TASK ITEM - If a line below contains the word "predict", count it; give only the total.

DATA SHOWN -
· · · · ·

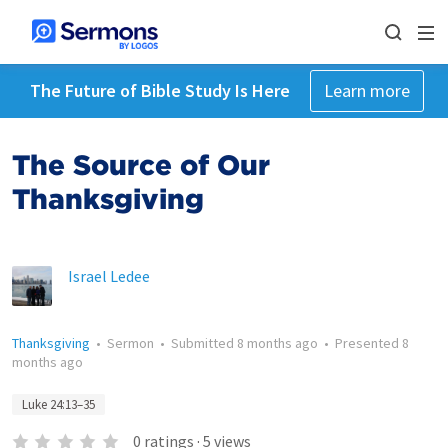
The Future of Bible Study Is Here
Learn more
The Source of Our
Thanksgiving
Israel Ledee
Thanksgiving
•
Sermon
•
Submitted
8 months ago
•
Presented
8
months ago
Luke 24:13–35
0
ratings
·
5
views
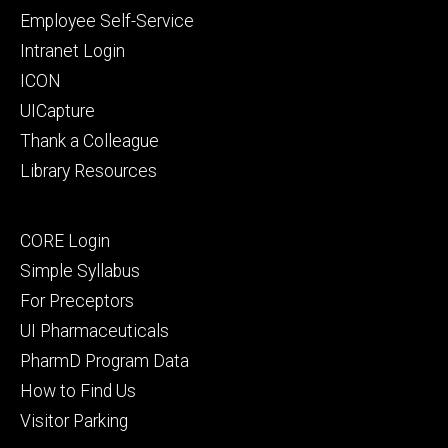
primary
Employee Self-Service
Intranet Login
ICON
UICapture
Thank a Colleague
Library Resources
Footer
CORE Login
secondary
Simple Syllabus
For Preceptors
UI Pharmaceuticals
PharmD Program Data
How to Find Us
Visitor Parking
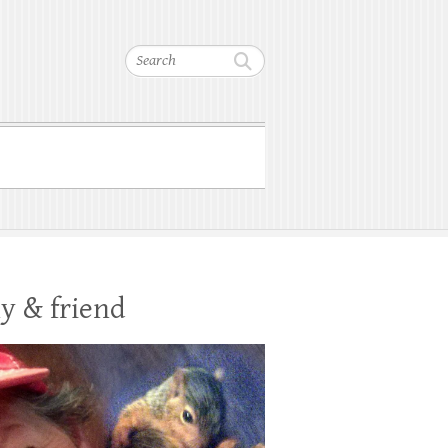
Search
y & friend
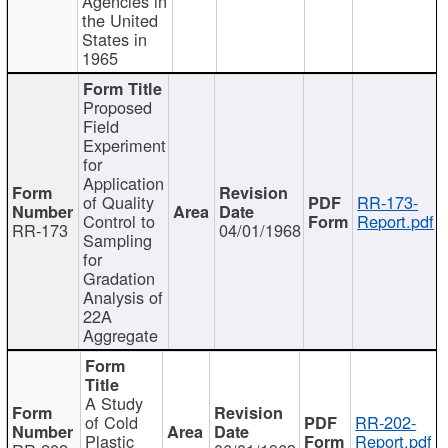
Agencies in
the United
States in
1965
Proposed
Field
Experiment
for
Application
of Quality
RR-173-
Control to
Report.pdf
RR-173
04/01/1968
Sampling
for
Gradation
Analysis of
22A
Aggregate
A Study
of Cold
RR-202-
Plastic
Report.pdf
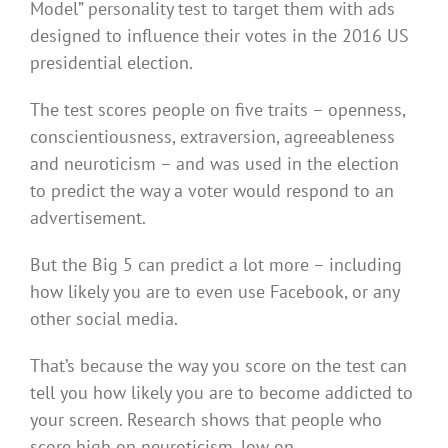
Model” personality test to target them with ads
designed to influence their votes in the 2016 US
presidential election.
The test scores people on five traits – openness,
conscientiousness, extraversion, agreeableness
and neuroticism – and was used in the election
to predict the way a voter would respond to an
advertisement.
But the Big 5 can predict a lot more – including
how likely you are to even use Facebook, or any
other social media.
That’s because the way you score on the test can
tell you how likely you are to become addicted to
your screen. Research shows that people who
score high on neuroticism, low on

· · · · ·

RESPONSE - 2